Sex becomes one of the items of leisure activity that the knowledgeable consumer of leisure handles with his characteristic skill and detachment. The girl becomes a desirable, indeed an indispensable “Playboy accessory.”
Everything a consumable accessory, including the girl, the bunny, the playmate. This, Cox argued, unveiled a deep, deep problem.
[I]f Christians bear the name of One who was truly man because he was totally for the other, and if it is in him that we know who God is and what human life is for, then we must see in Playboy the latest and slickest episode in humanity’s continuing refusal to be fully human.
It is, Robert Capon would argue, yet another religion based in trying to appease a god that in the end not merely fails us, but actually consumes us… and often those around us.
It is what Jesus is critiquing with his parable of the rich fool. All of that grain, the plans for bigger barns, the “ample goods laid up for many years” allowing the rich man to think only of a life in which he will finally be able to “relax, eat, drink, be merry”—it is nothing. Worse than nothing, it has been his religion of success and riches, and it has diminished his life as a son of the torah. It is the folly that has landed him nowhere.

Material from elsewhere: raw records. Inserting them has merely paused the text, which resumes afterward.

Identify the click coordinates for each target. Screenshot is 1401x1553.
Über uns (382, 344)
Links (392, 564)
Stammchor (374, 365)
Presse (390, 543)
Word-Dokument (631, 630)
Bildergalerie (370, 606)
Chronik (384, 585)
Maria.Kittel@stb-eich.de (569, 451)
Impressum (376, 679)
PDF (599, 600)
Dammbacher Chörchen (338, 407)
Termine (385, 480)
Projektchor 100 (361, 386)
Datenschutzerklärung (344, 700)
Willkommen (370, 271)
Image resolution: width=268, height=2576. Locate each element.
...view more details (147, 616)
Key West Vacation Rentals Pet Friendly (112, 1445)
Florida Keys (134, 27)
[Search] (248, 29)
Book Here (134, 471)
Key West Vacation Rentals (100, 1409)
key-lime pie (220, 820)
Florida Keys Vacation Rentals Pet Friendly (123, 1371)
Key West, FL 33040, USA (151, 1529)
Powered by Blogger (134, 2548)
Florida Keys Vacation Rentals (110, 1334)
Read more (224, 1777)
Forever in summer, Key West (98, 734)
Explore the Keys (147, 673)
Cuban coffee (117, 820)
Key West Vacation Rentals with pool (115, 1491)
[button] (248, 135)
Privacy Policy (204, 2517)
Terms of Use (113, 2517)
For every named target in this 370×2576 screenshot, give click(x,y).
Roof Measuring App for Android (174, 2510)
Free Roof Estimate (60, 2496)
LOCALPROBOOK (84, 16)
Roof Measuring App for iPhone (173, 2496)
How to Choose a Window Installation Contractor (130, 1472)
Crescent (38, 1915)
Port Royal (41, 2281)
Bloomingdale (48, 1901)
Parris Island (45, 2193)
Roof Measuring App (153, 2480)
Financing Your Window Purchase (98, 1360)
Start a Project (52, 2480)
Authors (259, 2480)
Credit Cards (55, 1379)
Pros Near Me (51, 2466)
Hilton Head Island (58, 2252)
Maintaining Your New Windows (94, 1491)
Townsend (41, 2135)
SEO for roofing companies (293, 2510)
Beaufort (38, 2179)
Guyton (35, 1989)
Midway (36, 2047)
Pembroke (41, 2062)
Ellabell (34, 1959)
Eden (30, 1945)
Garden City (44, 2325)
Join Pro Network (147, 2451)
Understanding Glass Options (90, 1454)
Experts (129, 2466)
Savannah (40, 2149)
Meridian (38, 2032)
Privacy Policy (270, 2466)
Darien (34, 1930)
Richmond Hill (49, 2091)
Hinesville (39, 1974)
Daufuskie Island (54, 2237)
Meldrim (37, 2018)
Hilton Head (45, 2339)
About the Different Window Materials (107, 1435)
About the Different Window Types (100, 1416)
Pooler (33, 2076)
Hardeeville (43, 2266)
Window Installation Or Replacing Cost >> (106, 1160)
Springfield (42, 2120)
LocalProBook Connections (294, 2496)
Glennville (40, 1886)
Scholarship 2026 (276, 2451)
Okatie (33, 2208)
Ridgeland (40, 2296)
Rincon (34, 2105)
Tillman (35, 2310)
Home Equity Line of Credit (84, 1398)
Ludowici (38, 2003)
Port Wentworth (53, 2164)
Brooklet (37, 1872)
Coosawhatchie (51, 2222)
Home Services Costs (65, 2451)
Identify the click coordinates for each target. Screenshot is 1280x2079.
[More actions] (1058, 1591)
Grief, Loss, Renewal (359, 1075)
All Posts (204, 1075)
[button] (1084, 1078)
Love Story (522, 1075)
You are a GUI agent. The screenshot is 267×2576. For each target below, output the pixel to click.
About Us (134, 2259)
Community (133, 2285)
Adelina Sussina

And then listen again to Jesus’ closing teaching, that “so it is with those who store up treasures for themselves but are not rich towards God.” What that means is being open to what God calls us to be, which also means being open to the community that surrounds us, radically open to relationships in an enriching way, and rich inside in a way that no money can buy. In his lecture that day, part of what Robert Capon was trying to say was that every religion—the “official” ones, but also the ones we create—will always fall short because we can never live up to them. Jesus was not about coming to establish another religion. In fact, his life, death, and resurrection marked the end of religion, because it introduced radical grace. It is not a “religion” in that sense that we are held captive to it, rather it is a way—the Way. And we’re called out on it.